Um acidente ocorrido no sábado (4), envolvendo cinco carros, causando uma morte e deixando vários feridos, trouxe à tona uma antiga reivindicação de motoristas e também de moradores que vivem às margens da Rodovia Capitão Bardoíno: a duplicação! Vários pontos da rodovia exigem atenção e cuidado redobrados dos motoristas e, um deles, é exatamente o Km 104, onde aconteceu o acidente no sábado (4).  Moradores dos bairros Araras dos Pereiras e dos Mori, relatam que no trecho ocorrem acidentes com frequência, já que se trata de uma descida (sentido Bragança/Socorro), onde não tem radar e a única lombada existente fica no final do trecho, já na parte reta.
Enquanto a promessa de duplicação da rodovia, feita por muitos políticos, não sai do papel, os moradores reivindicam a implantação de radar no trecho, como disse um morador que, inclusive, enviou ao JBR fotos de outro acidente. “Sempre tem acidentes nesse trecho, e nós precisamos da atenção do órgão responsável, pois aqui tem escola e posto de saúde, ou seja, as pessoas cruzam esse trecho. Acreditamos que o radar irá reduzir o número de acidentes aqui”. 
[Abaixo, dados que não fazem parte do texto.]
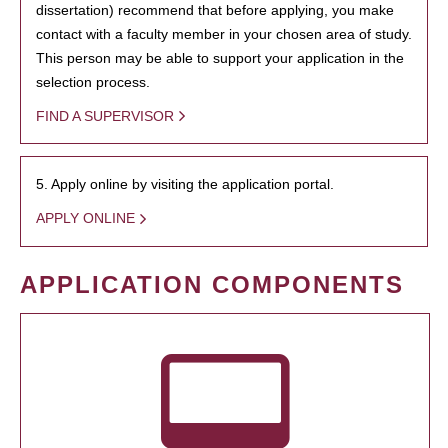
dissertation) recommend that before applying, you make
contact with a faculty member in your chosen area of study.
This person may be able to support your application in the
selection process.
FIND A SUPERVISOR
5. Apply online by visiting the application portal.
APPLY ONLINE
APPLICATION COMPONENTS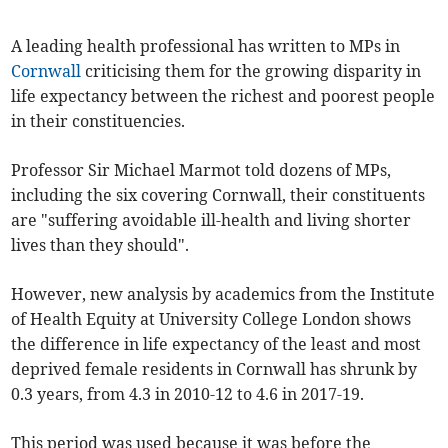
A leading health professional has written to MPs in
Cornwall
criticising them for the growing disparity in
life expectancy between the richest and poorest people
in their constituencies.
Professor Sir Michael Marmot told dozens of MPs,
including the six covering Cornwall, their constituents
are "suffering avoidable ill-health and living shorter
lives than they should".
However, new analysis by academics from the Institute
of Health Equity at University College London shows
the difference in life expectancy of the least and most
deprived female residents in Cornwall has shrunk by
0.3 years, from 4.3 in 2010-12 to 4.6 in 2017-19.
This period was used because it was before the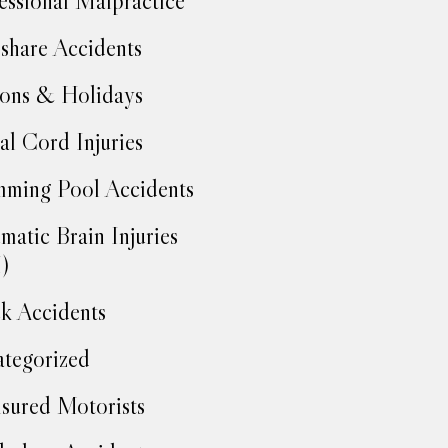
essional Malpractice
share Accidents
ons & Holidays
al Cord Injuries
ming Pool Accidents
matic Brain Injuries
)
k Accidents
tegorized
sured Motorists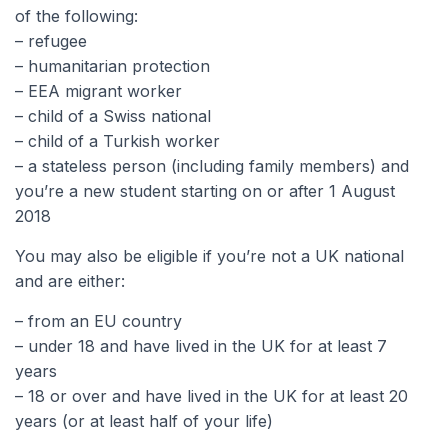
of the following:
– refugee
– humanitarian protection
– EEA migrant worker
– child of a Swiss national
– child of a Turkish worker
– a stateless person (including family members) and
you’re a new student starting on or after 1 August
2018
You may also be eligible if you’re not a UK national
and are either:
– from an EU country
– under 18 and have lived in the UK for at least 7
years
– 18 or over and have lived in the UK for at least 20
years (or at least half of your life)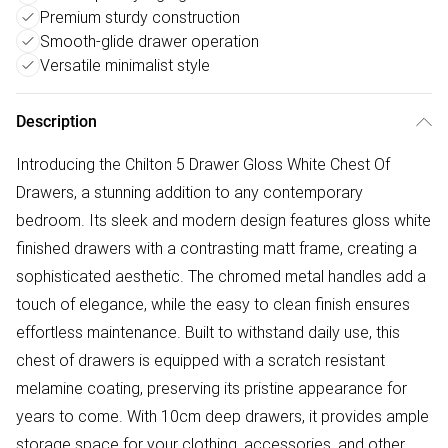
Premium sturdy construction
Smooth-glide drawer operation
Versatile minimalist style
Description
Introducing the Chilton 5 Drawer Gloss White Chest Of
Drawers, a stunning addition to any contemporary
bedroom. Its sleek and modern design features gloss white
finished drawers with a contrasting matt frame, creating a
sophisticated aesthetic. The chromed metal handles add a
touch of elegance, while the easy to clean finish ensures
effortless maintenance. Built to withstand daily use, this
chest of drawers is equipped with a scratch resistant
melamine coating, preserving its pristine appearance for
years to come. With 10cm deep drawers, it provides ample
storage space for your clothing, accessories, and other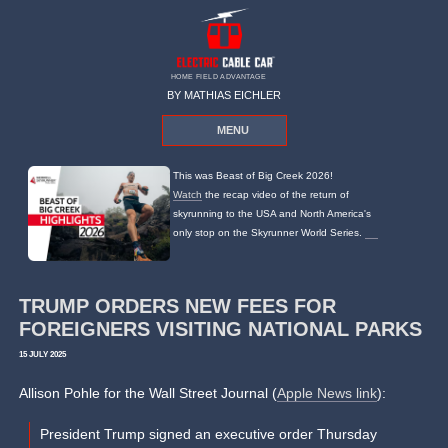
HOME FIELD ADVANTAGE
BY MATHIAS EICHLER
MENU
This was Beast of Big Creek 2026!
Watch
the recap video of the return of
skyrunning to the USA and North America's
only stop on the Skyrunner World Series.
TRUMP ORDERS NEW FEES FOR
FOREIGNERS VISITING NATIONAL PARKS
15 JULY 2025
Allison Pohle for the Wall Street Journal (
Apple News link
):
President Trump signed an executive order Thursday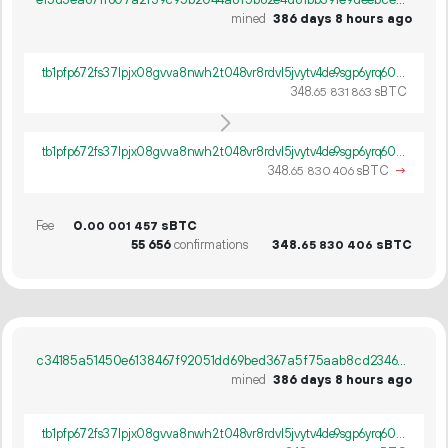
mined
386 days 8 hours ago
tb1pfp672fs37lpjx08gvva8nwh2t048vr8rdvl5jvytv4de9sgp6yrq60ywpv
348.
sBTC
65
831
863
tb1pfp672fs37lpjx08gvva8nwh2t048vr8rdvl5jvytv4de9sgp6yrq60ywpv
348.
sBTC
→
65
830
406
Fee
0.
sBTC
00
001
457
55
656
confirmations
348.
sBTC
65
830
406
c34185a51450e6138467f92051dd69bed367a5f75aab8cd23467578d9f047dee
mined
386 days 8 hours ago
tb1pfp672fs37lpjx08gvva8nwh2t048vr8rdvl5jvytv4de9sgp6yrq60ywpv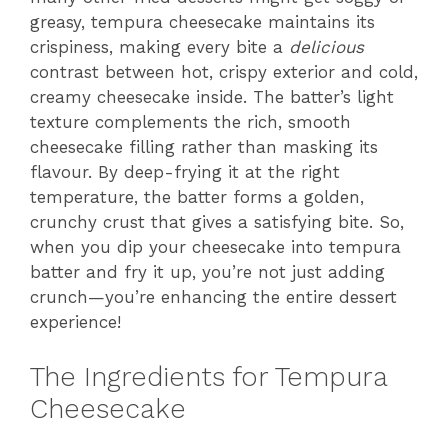
greasy, tempura cheesecake maintains its
crispiness, making every bite a
delicious
contrast between hot, crispy exterior and cold,
creamy cheesecake inside. The batter’s light
texture complements the rich, smooth
cheesecake filling rather than masking its
flavour. By deep-frying it at the right
temperature, the batter forms a golden,
crunchy crust that gives a satisfying bite. So,
when you dip your cheesecake into tempura
batter and fry it up, you’re not just adding
crunch—you’re enhancing the entire dessert
experience!
The Ingredients for Tempura
Cheesecake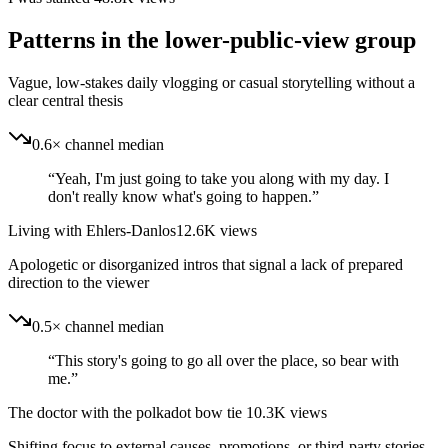
Patterns in the lower-public-view group
Vague, low-stakes daily vlogging or casual storytelling without a
clear central thesis
0.6× channel median
“
Yeah, I'm just going to take you along with my day. I
don't really know what's going to happen.
”
Living with Ehlers-Danlos
12.6K
views
Apologetic or disorganized intros that signal a lack of prepared
direction to the viewer
0.5× channel median
“
This story's going to go all over the place, so bear with
me.
”
The doctor with the polkadot bow tie
10.3K
views
Shifting focus to external causes, promotions, or third-party stories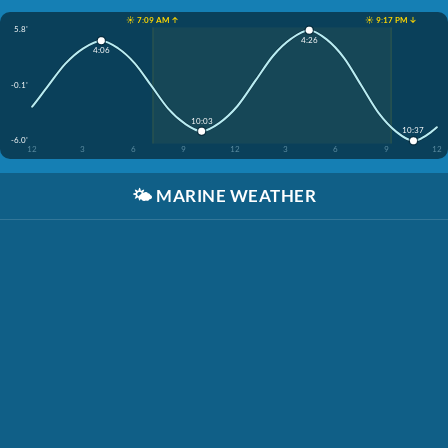
☀️ 7:09 AM ↑
☀️ 9:17 PM ↓
5.8'
4:26
4:06
-0.1'
10:03
10:37
-6.0'
12
3
6
9
12
3
6
9
12
🌤️
MARINE WEATHER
O que diz o DER O Departamento de Estradas de Rodagem (DER), responsável pela Rodovia disse ao Jornal de Bragança e Região que lamenta o acidente registrado no último sábado (4). Disse ainda que “A implantação de novos dispositivos de fiscalização eletrônica é realizada com base em critérios técnicos, que consideram fatores como o histórico de sinistros, as características da via e estudos de engenharia de tráfego. “Na região, há pontos em análise que poderão resultar na implantação de novos radares, conforme esses critérios”, falou.
Sobre o trecho onde aconteceu o acidente no sábado (4), o órgão afirmou. “Em relação ao km 104, vale destacar que os registros do DER-SP indicam redução de 33,3% no número de sinistros entre os períodos de janeiro a junho de 2025 e de 2026, passando de três para duas ocorrências no trecho.